A woodland floor carpeted wall-to-wall in wild garlic, known as Ramsons, in full white flower. Tall deciduous trees rise above the sea of star-shaped blooms. Fresh spring leaves catch the light overhead. Quite the sight.

Ramsons—The Plant That Smells Like Trouble and Tastes Like Dinner

You will smell ‘em before you see ‘em. A whole wood reeking of garlic — this is wild garlic, or Ramsons, doing its thing for a couple of months each spring.
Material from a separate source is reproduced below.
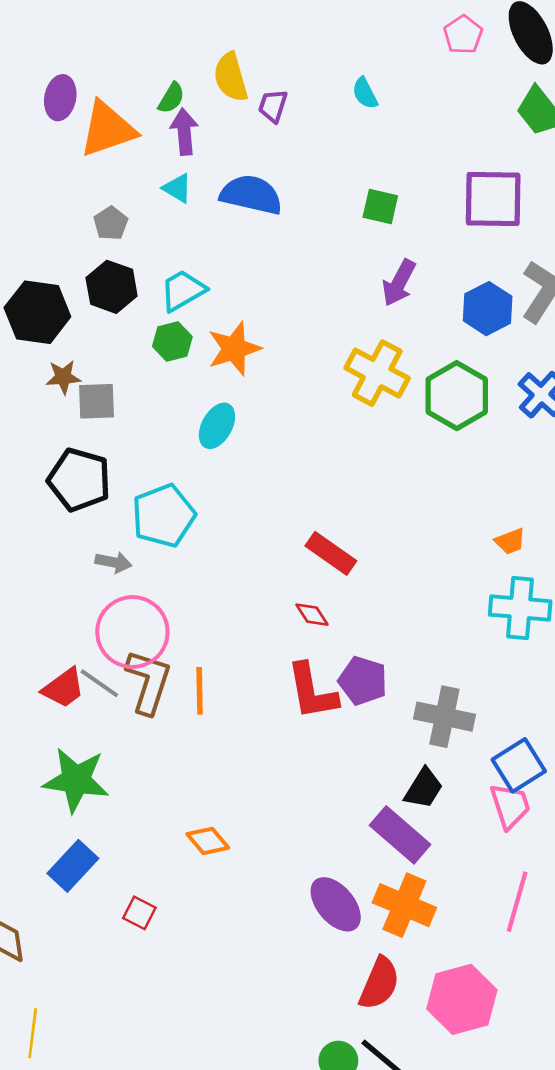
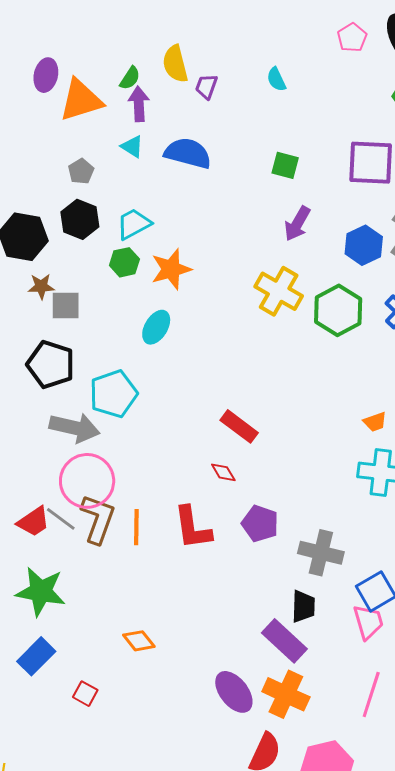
gray arrow: (113, 562) -> (74, 428), size x1.8
red L-shape: (312, 691) -> (192, 528), moved
black trapezoid: (424, 788) -> (303, 606), turned -32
The Old English word “brmsa” gave its name to places still on the map today: Ramsbottom, Ramsey, Ramsdell, Ramshorn. In AD 944, a royal land charter fixed a boundary at a “wild garlic wood.“ A thousand years on, these pungent patches are still hard to forget.1This post entirely cribbed from: Mabey, Richard. Flora Britannica. Sinclair-Stevenson, 1996, pp. 404–406.

On the Isle of Man, TT race spectators stand in it all day in May. They go home smelling so bad their friends avoid them. During the Second World War, one family evacuated to Ayrshire posted bundles of it to a neighbour in bomb-battered Liverpool. The neighbour was pleased. The postman was not.

One eight-year-old boy from Bristol, spotting the dome-shaped flowers, was absolutely certain they were called “Daleks.“ He was wrong. But you can see his point.

Despite the smell, Ramsons taste surprisingly mild. The leaves work in salads, soups, and stews. Oliver Rackham, the great woodland historian, put them in peanut butter sandwiches. An Italian chef in Buckinghamshire used them instead of basil in pasta sauce.

So here is a plant that named half of England, survived a world war, and ended up on a Tuscan menu in the Chilterns. And a great excuse for a photograph on a very wet May day.

  • 1
    This post entirely cribbed from: Mabey, Richard. Flora Britannica. Sinclair-Stevenson, 1996, pp. 404–406.